I always wanted to go to NYC after I graduated from High school. Always. The master plan was that I would get a full theatre scholarship to Julliard and be on my way. This plan was foiled when I blew the Julliard audition by getting totally psyched out by the drama nerds doing those trilling noises in the green room. If you are a drama nerd you just nodded your head and went, “oh my goodness YES those fucking TRILLING noises!!!” If you are not a drama nerd allow me to explain: drama nerds make loud trilling noises and they freak you out.
Yes. I am blaming my not getting in on these noises and not on any lack of talent on my end. I was good.
(I almost did a huge tangent there on my university application process. SO not interesting. You are welcome. Back on track…)
I didn’t get in to Julliard (wanks) but I did get in at another theatre school in New York and I was VERY thrilled about that. I arrived to my freshman orientation early so that I could snap up a good work study program. As luck would have it I managed to score a gig as the front desk person at my dorm. This was a HUGE win for me. In my former life I was extremely social and outgoing. I mean I still kind of am but my self esteem and self worth are running at like 30% now and back when I was a freshman it was totally at 90%.
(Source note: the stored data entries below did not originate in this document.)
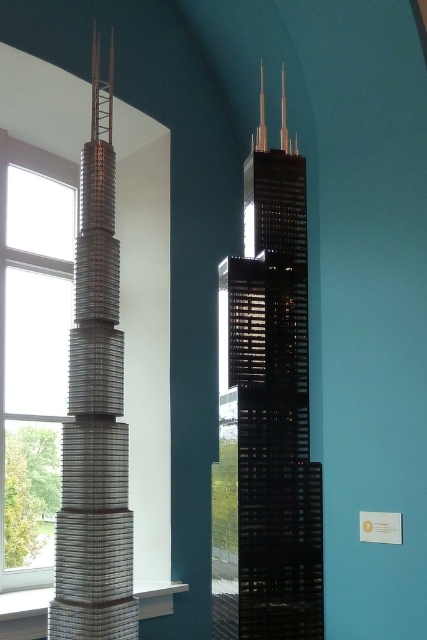 You are an architect examining two skyscraper models in a gallery. You see the black glass tower at center and the metallic silver tower at left. Which model is positioned to the right of the other?

The black glass tower at center is positioned to the right of the metallic silver tower at left.

You are an architect examining two skyscraper models displayed in a room. You notice a point marked at coordinates (266, 413). Which model does this point indicate?

The point at coordinates (266, 413) corresponds to the black glass tower at center.

You are an architect reviewing the models displayed in the image. Which of the two towers, the black glass tower at center or the metallic silver tower at left, is positioned higher up in the image?

The metallic silver tower at left is positioned higher up in the image because the black glass tower at center is located below it. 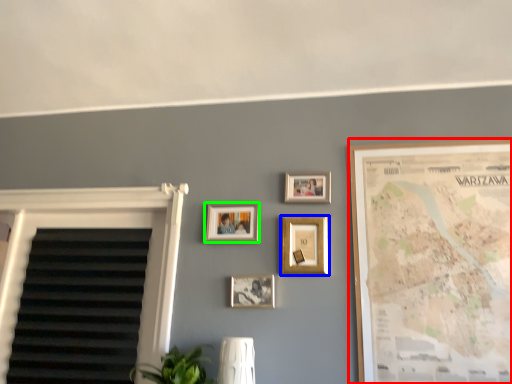 Question: Which object is the farthest from picture frame (highlighted by a red box)? Choose among these: picture frame (highlighted by a blue box) or picture frame (highlighted by a green box).

Choices:
 (A) picture frame
 (B) picture frame

Answer: (B) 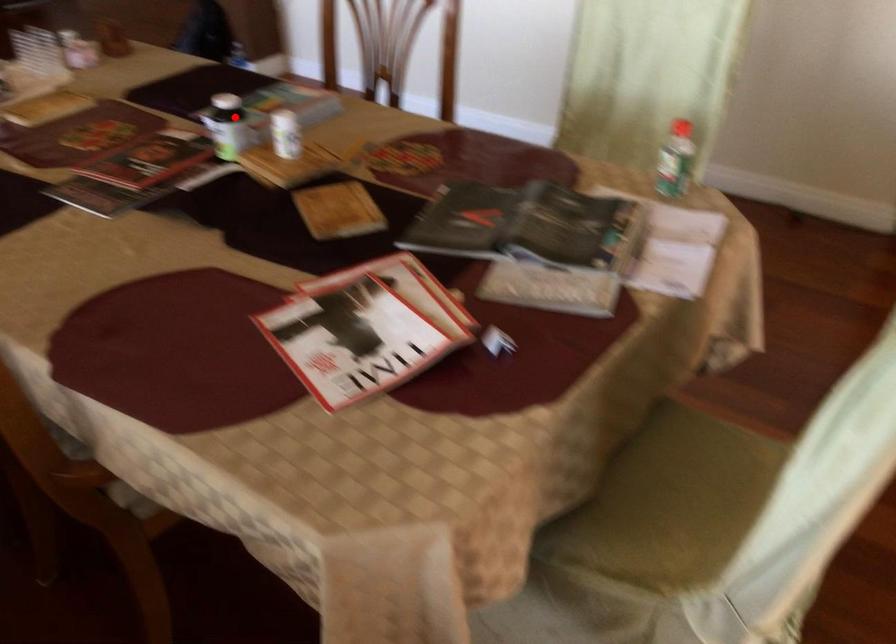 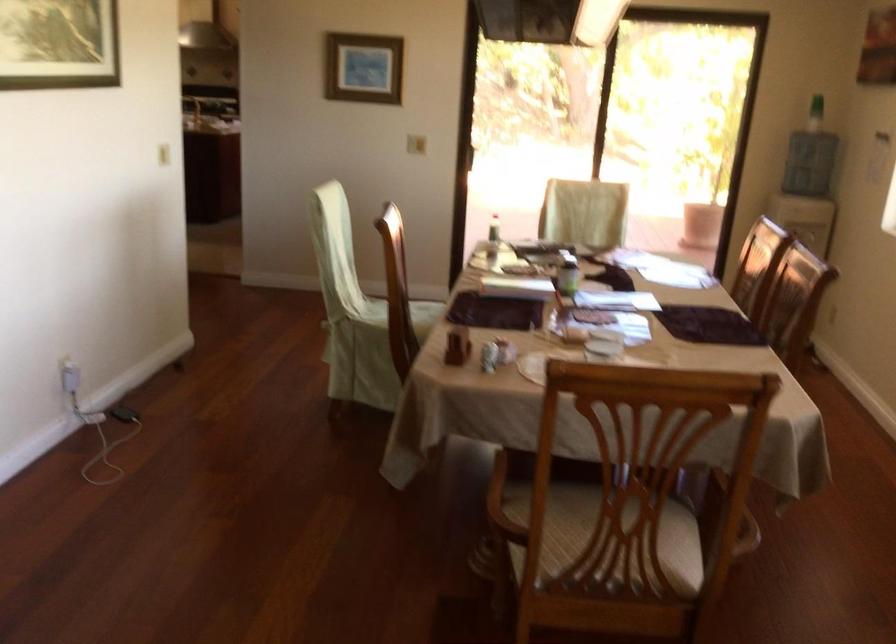 Find the pixel in the second image that matches the highlighted location in the first image.

(566, 272) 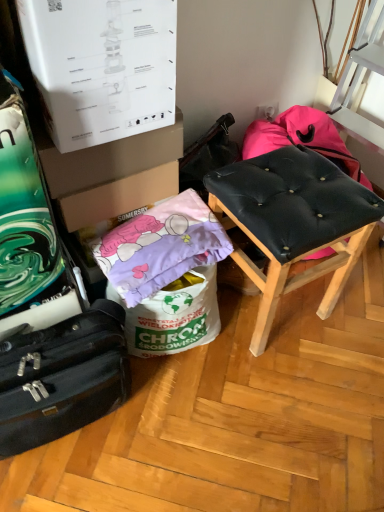 The image size is (384, 512). Describe the element at coordinates (108, 158) in the screenshot. I see `brown cardboard box at upper left, which is counted as the first cardboard box, starting from the top` at that location.

In order to click on brown cardboard box at center, the 1th cardboard box positioned from the bottom in this screenshot , I will do `click(118, 196)`.

Does purple fabric pillow at lower left lie in front of black leather stool at right?

No, it is behind black leather stool at right.

How different are the orientations of purple fabric pillow at lower left and black leather stool at right in degrees?

1.92 degrees separate the facing orientations of purple fabric pillow at lower left and black leather stool at right.

Is purple fabric pillow at lower left located outside black leather stool at right?

That's correct, purple fabric pillow at lower left is outside of black leather stool at right.

Consider the image. Does purple fabric pillow at lower left have a lesser width compared to black leather stool at right?

Indeed, purple fabric pillow at lower left has a lesser width compared to black leather stool at right.

Looking at the image, does brown cardboard box at center, the 1th cardboard box positioned from the bottom, seem bigger or smaller compared to black fabric suitcase at lower left?

Answer: In the image, brown cardboard box at center, the 1th cardboard box positioned from the bottom, appears to be smaller than black fabric suitcase at lower left.

Which object is positioned more to the right, brown cardboard box at center, marked as the 2th cardboard box in a top-to-bottom arrangement, or black fabric suitcase at lower left?

brown cardboard box at center, marked as the 2th cardboard box in a top-to-bottom arrangement.

Locate an element on the screen. the 2nd cardboard box behind when counting from the black fabric suitcase at lower left is located at coordinates (118, 196).

Is brown cardboard box at center, marked as the 2th cardboard box in a top-to-bottom arrangement, not inside black fabric suitcase at lower left?

brown cardboard box at center, marked as the 2th cardboard box in a top-to-bottom arrangement, is positioned outside black fabric suitcase at lower left.

Do you think brown cardboard box at center, the 1th cardboard box positioned from the bottom, is within black leather stool at right, or outside of it?

brown cardboard box at center, the 1th cardboard box positioned from the bottom, cannot be found inside black leather stool at right.

Which of these two, brown cardboard box at center, the 1th cardboard box positioned from the bottom, or black leather stool at right, stands shorter?

Standing shorter between the two is brown cardboard box at center, the 1th cardboard box positioned from the bottom.

Based on the photo, considering the sizes of objects brown cardboard box at center, marked as the 2th cardboard box in a top-to-bottom arrangement, and black leather stool at right in the image provided, who is wider, brown cardboard box at center, marked as the 2th cardboard box in a top-to-bottom arrangement, or black leather stool at right?

black leather stool at right is wider.

Considering the points (156, 178) and (329, 179), which point is behind, point (156, 178) or point (329, 179)?

The point (156, 178) is farther.

From their relative heights in the image, would you say purple fabric pillow at lower left is taller or shorter than black fabric suitcase at lower left?

Considering their sizes, purple fabric pillow at lower left has less height than black fabric suitcase at lower left.

From the image's perspective, is purple fabric pillow at lower left on black fabric suitcase at lower left?

Yes.

Is purple fabric pillow at lower left next to black fabric suitcase at lower left?

No, purple fabric pillow at lower left is not touching black fabric suitcase at lower left.

Looking at the image, does black leather stool at right seem bigger or smaller compared to black fabric suitcase at lower left?

Considering their sizes, black leather stool at right takes up more space than black fabric suitcase at lower left.

Which is more to the right, black leather stool at right or black fabric suitcase at lower left?

From the viewer's perspective, black leather stool at right appears more on the right side.

From a real-world perspective, is black leather stool at right beneath black fabric suitcase at lower left?

No, from a real-world perspective, black leather stool at right is not under black fabric suitcase at lower left.

Is point (324, 196) farther from camera compared to point (90, 367)?

Yes, point (324, 196) is behind point (90, 367).

How much distance is there between black fabric suitcase at lower left and brown cardboard box at upper left, acting as the second cardboard box starting from the bottom?

black fabric suitcase at lower left is 16.28 inches from brown cardboard box at upper left, acting as the second cardboard box starting from the bottom.

How different are the orientations of black fabric suitcase at lower left and brown cardboard box at upper left, which is counted as the first cardboard box, starting from the top, in degrees?

The angle between the facing direction of black fabric suitcase at lower left and the facing direction of brown cardboard box at upper left, which is counted as the first cardboard box, starting from the top, is 5.49 degrees.

In order to click on suitcase that is on the left side of brown cardboard box at upper left, which is counted as the first cardboard box, starting from the top in this screenshot , I will do `click(63, 378)`.

Is black fabric suitcase at lower left not within brown cardboard box at upper left, which is counted as the first cardboard box, starting from the top?

That's correct, black fabric suitcase at lower left is outside of brown cardboard box at upper left, which is counted as the first cardboard box, starting from the top.

Considering the sizes of objects black fabric suitcase at lower left and brown cardboard box at center, the 1th cardboard box positioned from the bottom, in the image provided, who is wider, black fabric suitcase at lower left or brown cardboard box at center, the 1th cardboard box positioned from the bottom,?

Wider between the two is brown cardboard box at center, the 1th cardboard box positioned from the bottom.

Can you tell me how much black fabric suitcase at lower left and brown cardboard box at center, the 1th cardboard box positioned from the bottom, differ in facing direction?

They differ by 5.49 degrees in their facing directions.

From a real-world perspective, is black fabric suitcase at lower left positioned above or below brown cardboard box at center, marked as the 2th cardboard box in a top-to-bottom arrangement?

Clearly, from a real-world perspective, black fabric suitcase at lower left is below brown cardboard box at center, marked as the 2th cardboard box in a top-to-bottom arrangement.

From the picture: From the image's perspective, is black fabric suitcase at lower left under brown cardboard box at center, the 1th cardboard box positioned from the bottom?

Yes.

Locate an element on the screen. This screenshot has width=384, height=512. material on the left of black leather stool at right is located at coordinates (161, 246).

From the black fabric suitcase at lower left, count 2nd cardboard boxs backward and point to it. Please provide its 2D coordinates.

[(118, 196)]

Based on their spatial positions, is brown cardboard box at center, marked as the 2th cardboard box in a top-to-bottom arrangement, or purple fabric pillow at lower left further from brown cardboard box at upper left, acting as the second cardboard box starting from the bottom?

purple fabric pillow at lower left is positioned further to the anchor brown cardboard box at upper left, acting as the second cardboard box starting from the bottom.

Which object lies further to the anchor point purple fabric pillow at lower left, brown cardboard box at upper left, which is counted as the first cardboard box, starting from the top, or black leather stool at right?

black leather stool at right is positioned further to the anchor purple fabric pillow at lower left.

Based on their spatial positions, is purple fabric pillow at lower left or black leather stool at right closer to brown cardboard box at center, marked as the 2th cardboard box in a top-to-bottom arrangement?

purple fabric pillow at lower left.

Estimate the real-world distances between objects in this image. Which object is closer to purple fabric pillow at lower left, black fabric suitcase at lower left or brown cardboard box at center, marked as the 2th cardboard box in a top-to-bottom arrangement?

brown cardboard box at center, marked as the 2th cardboard box in a top-to-bottom arrangement, lies closer to purple fabric pillow at lower left than the other object.

Estimate the real-world distances between objects in this image. Which object is further from black fabric suitcase at lower left, brown cardboard box at center, marked as the 2th cardboard box in a top-to-bottom arrangement, or purple fabric pillow at lower left?

The object further to black fabric suitcase at lower left is brown cardboard box at center, marked as the 2th cardboard box in a top-to-bottom arrangement.

Which object lies further to the anchor point black leather stool at right, purple fabric pillow at lower left or black fabric suitcase at lower left?

Among the two, black fabric suitcase at lower left is located further to black leather stool at right.

When comparing their distances from purple fabric pillow at lower left, does brown cardboard box at upper left, acting as the second cardboard box starting from the bottom, or black fabric suitcase at lower left seem closer?

brown cardboard box at upper left, acting as the second cardboard box starting from the bottom, is closer to purple fabric pillow at lower left.

Looking at the image, which one is located closer to black leather stool at right, brown cardboard box at upper left, acting as the second cardboard box starting from the bottom, or black fabric suitcase at lower left?

brown cardboard box at upper left, acting as the second cardboard box starting from the bottom.

Identify the location of material between brown cardboard box at upper left, acting as the second cardboard box starting from the bottom, and black fabric suitcase at lower left vertically. This screenshot has width=384, height=512. (161, 246).

This screenshot has width=384, height=512. Identify the location of cardboard box between brown cardboard box at upper left, which is counted as the first cardboard box, starting from the top, and black leather stool at right from left to right. (118, 196).

Image resolution: width=384 pixels, height=512 pixels. I want to click on cardboard box between brown cardboard box at upper left, which is counted as the first cardboard box, starting from the top, and black fabric suitcase at lower left vertically, so click(118, 196).

Where is `material between brown cardboard box at center, the 1th cardboard box positioned from the bottom, and black leather stool at right, in the horizontal direction`? This screenshot has height=512, width=384. material between brown cardboard box at center, the 1th cardboard box positioned from the bottom, and black leather stool at right, in the horizontal direction is located at coordinates (161, 246). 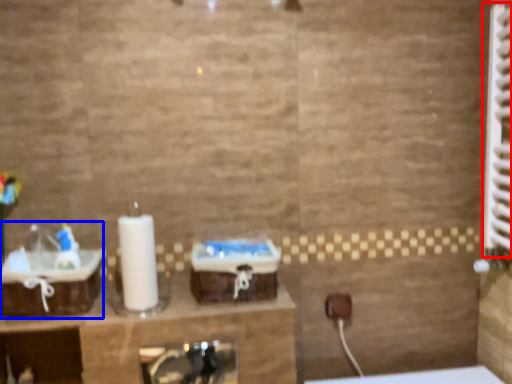 Question: Among these objects, which one is farthest to the camera, radiator (highlighted by a red box) or sink (highlighted by a blue box)?

Choices:
 (A) radiator
 (B) sink

Answer: (B) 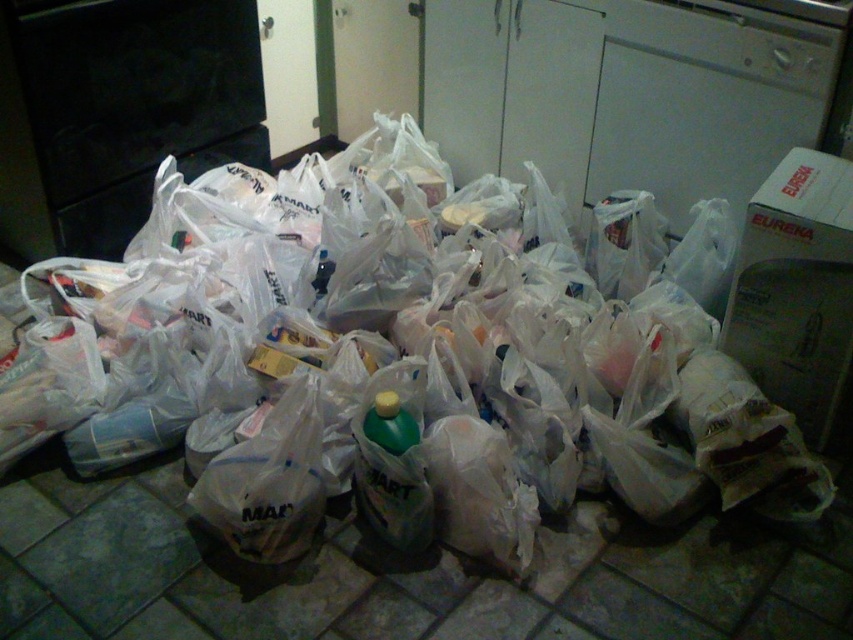 Question: Which point is closer to the camera?

Choices:
 (A) (415, 451)
 (B) (260, 109)
 (C) (476, 440)

Answer: (A)

Question: Can you confirm if black glossy oven at upper left is smaller than green plastic bottle at center?

Choices:
 (A) no
 (B) yes

Answer: (A)

Question: In this image, where is transparent plastic bags at center located relative to green plastic bottle at center?

Choices:
 (A) below
 (B) above

Answer: (B)

Question: Which point is farther from the camera taking this photo?

Choices:
 (A) (447, 358)
 (B) (410, 464)

Answer: (A)

Question: Based on their relative distances, which object is nearer to the transparent plastic bags at center?

Choices:
 (A) green plastic bottle at center
 (B) black glossy oven at upper left

Answer: (A)

Question: Can you confirm if transparent plastic bags at center is positioned to the left of black glossy oven at upper left?

Choices:
 (A) yes
 (B) no

Answer: (B) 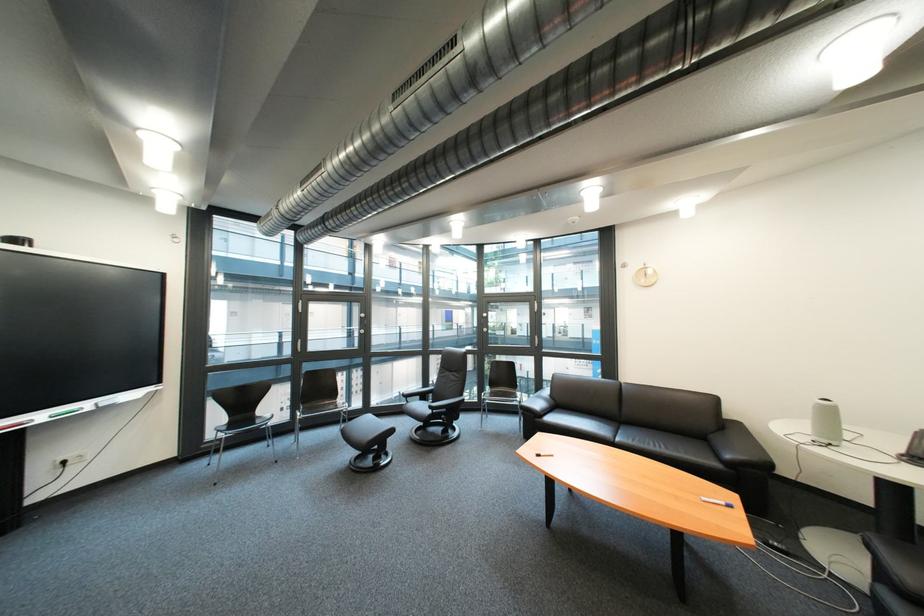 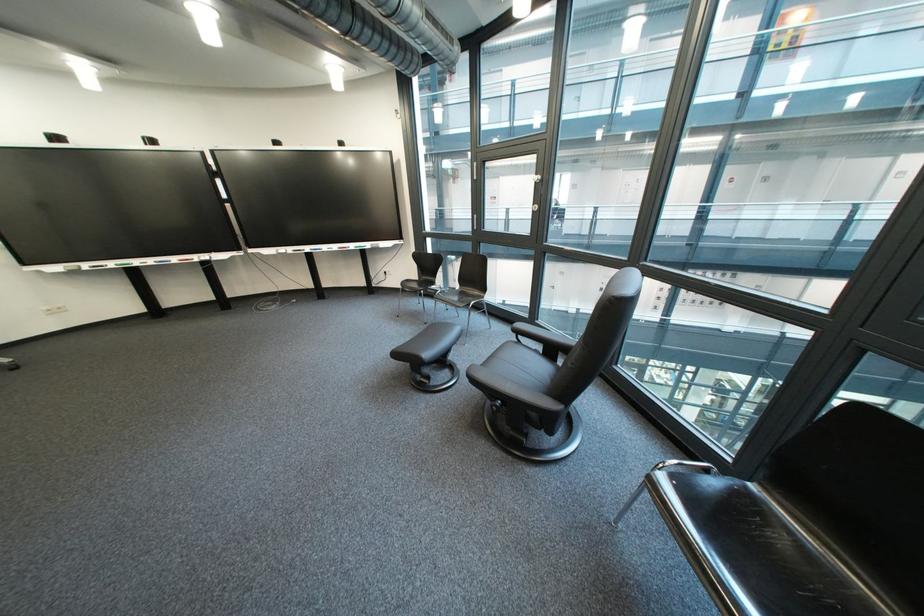 Where in the second image is the point corresponding to point (290, 464) from the first image?

(439, 325) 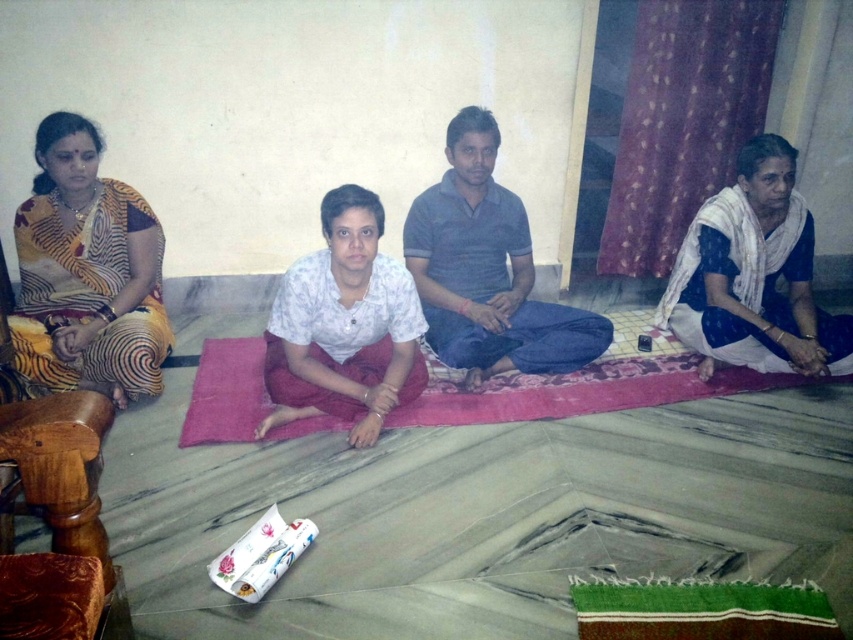 You are organizing a clothing donation drive and need to determine which item is larger between the white cotton saree at right and the white cotton shirt at center. Which one should you choose if you need to donate the larger item?

The white cotton saree at right is bigger than the white cotton shirt at center, so you should donate the white cotton saree at right.

You are organizing a cultural event and need to place a decorative item on the floor. The white cotton saree at right is currently at point 0.431, 0.885. Can you confirm if there is enough space to place a 0.3 meters wide decorative item next to it without overlapping?

The white cotton saree at right is located at point (753,275). Since the question does not provide information about the saree size or the available space around it, I cannot determine if there is enough space to place the decorative item without overlapping. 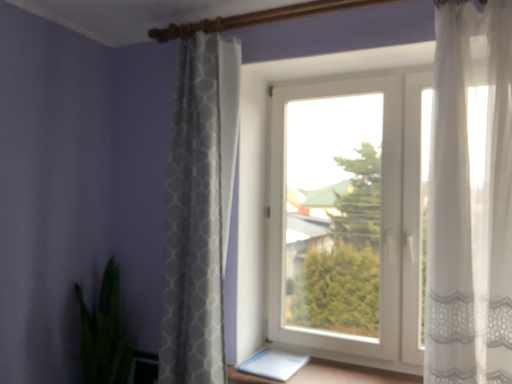 Where is `sheer white curtain at right, which is the first curtain in front-to-back order`? sheer white curtain at right, which is the first curtain in front-to-back order is located at coordinates (470, 201).

The height and width of the screenshot is (384, 512). What do you see at coordinates (352, 215) in the screenshot?
I see `white plastic window at center` at bounding box center [352, 215].

Locate an element on the screen. white textured curtain at center, placed as the 2th curtain when sorted from front to back is located at coordinates (199, 209).

Image resolution: width=512 pixels, height=384 pixels. Describe the element at coordinates (104, 334) in the screenshot. I see `green leafy plant at lower left` at that location.

At what (x,y) coordinates should I click in order to perform the action: click on sheer white curtain at right, which ranks as the 2th curtain in left-to-right order. Please return your answer as a coordinate pair (x, y). The image size is (512, 384). Looking at the image, I should click on (470, 201).

Would you say white plastic window at center is outside sheer white curtain at right, placed as the second curtain when sorted from back to front?

Indeed, white plastic window at center is completely outside sheer white curtain at right, placed as the second curtain when sorted from back to front.

Is white plastic window at center oriented towards sheer white curtain at right, acting as the 1th curtain starting from the right?

Yes, white plastic window at center faces towards sheer white curtain at right, acting as the 1th curtain starting from the right.

Based on their sizes in the image, would you say white plastic window at center is bigger or smaller than sheer white curtain at right, which is the first curtain in front-to-back order?

Clearly, white plastic window at center is larger in size than sheer white curtain at right, which is the first curtain in front-to-back order.

Is white plastic window at center to the left or to the right of sheer white curtain at right, which ranks as the 2th curtain in left-to-right order, in the image?

white plastic window at center is to the left of sheer white curtain at right, which ranks as the 2th curtain in left-to-right order.

Considering the sizes of objects green leafy plant at lower left and white textured curtain at center, which is the second curtain in right-to-left order, in the image provided, who is smaller, green leafy plant at lower left or white textured curtain at center, which is the second curtain in right-to-left order,?

With smaller size is green leafy plant at lower left.

How different are the orientations of green leafy plant at lower left and white textured curtain at center, which ranks as the first curtain in back-to-front order, in degrees?

They differ by 6.97 degrees in their facing directions.

Could you tell me if green leafy plant at lower left is turned towards white textured curtain at center, which is counted as the 1th curtain, starting from the left?

No, green leafy plant at lower left is not oriented towards white textured curtain at center, which is counted as the 1th curtain, starting from the left.

Which is in front, green leafy plant at lower left or white textured curtain at center, which is counted as the 1th curtain, starting from the left?

white textured curtain at center, which is counted as the 1th curtain, starting from the left, is more forward.

Does sheer white curtain at right, acting as the 1th curtain starting from the right, have a greater height compared to green leafy plant at lower left?

Yes.

Considering the sizes of objects sheer white curtain at right, which is the first curtain in front-to-back order, and green leafy plant at lower left in the image provided, who is smaller, sheer white curtain at right, which is the first curtain in front-to-back order, or green leafy plant at lower left?

sheer white curtain at right, which is the first curtain in front-to-back order.

Is sheer white curtain at right, which ranks as the 2th curtain in left-to-right order, next to green leafy plant at lower left?

No, sheer white curtain at right, which ranks as the 2th curtain in left-to-right order, is not next to green leafy plant at lower left.

Is sheer white curtain at right, acting as the 1th curtain starting from the right, in front of green leafy plant at lower left?

Yes, it is.

Is there a large distance between white textured curtain at center, placed as the 2th curtain when sorted from front to back, and white plastic window at center?

white textured curtain at center, placed as the 2th curtain when sorted from front to back, is actually quite close to white plastic window at center.

Is white textured curtain at center, which ranks as the first curtain in back-to-front order, inside or outside of white plastic window at center?

white textured curtain at center, which ranks as the first curtain in back-to-front order, is spatially situated outside white plastic window at center.

Considering the relative sizes of white textured curtain at center, which is the second curtain in right-to-left order, and white plastic window at center in the image provided, is white textured curtain at center, which is the second curtain in right-to-left order, thinner than white plastic window at center?

No.

Is point (203, 365) closer to camera compared to point (297, 287)?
I was at the height of my attempts of creating a fashion statement when I was a new New Yorker. A typical look for me consisted of either a vintage waitress uniform or a babydoll dress with a funky print. A pinstriped blazer or vintage cardigan. Costume jewelry. Vermilion red hair, chin length. BRIGHT red lipstick. Thick black mascara. Red or purple tights with fishnets over the tights. And did you even need to ask? OF COURSE my plaid docs.
And while I am very certain that there were many crappy moments (some just flashed before me as I typed that) mostly I remember being a sort of jaunty, leapy, larger than life, enthusiastic, easy to laugh, fun to be around, life of the party type of girl. Because of my work study job at the dorm I literally knew everyone that lived in the building. Which meant that as I walked around the east village I could easily find people I knew.
I am not sure I can properly describe to you the sensation of that. Walking around a city that is your dream city. The city that is alive from top to bottom. And becoming a part of it so swiftly, or at least feeling this way, just because you are recognizable by other university students.
The soundtrack in my head during this ear of my life was mostly sung by Luscious Jackson, The Breeders, Liz Phair, The Natural Born Killers soundtrack on repeat.
The dorm where I lived was across the street from a large chain movie house and usually once during my shift I would get a call from the movie house manager screaming, “SIGNS!!!” And I would have to send someone up to the eighth floor to get the drunk & giddy film majors to take down the posters identifying who Kaiser Söze was.
When I wasn’t in class or working or somewhere in between I was usually in the patio area of the dorm. I was a smoker back then. It was a hugely social accessory and for some reason my freshman year is the only year that I can see a photograph of myself with a cigarette and not cringe. I think I see it as just one more prop, one more bit of stuff in my costume.
After that first year I left University to study acting full time. And the city changed for me. I left once I graduated from the theatre academy a few years later- just as the sparkle was beginning to fade from the city. So my love of NYC is still wistful and in tact. I can have these long looks back at a small moment of my life and smile.
This post is part of me getting into a New York state of mind.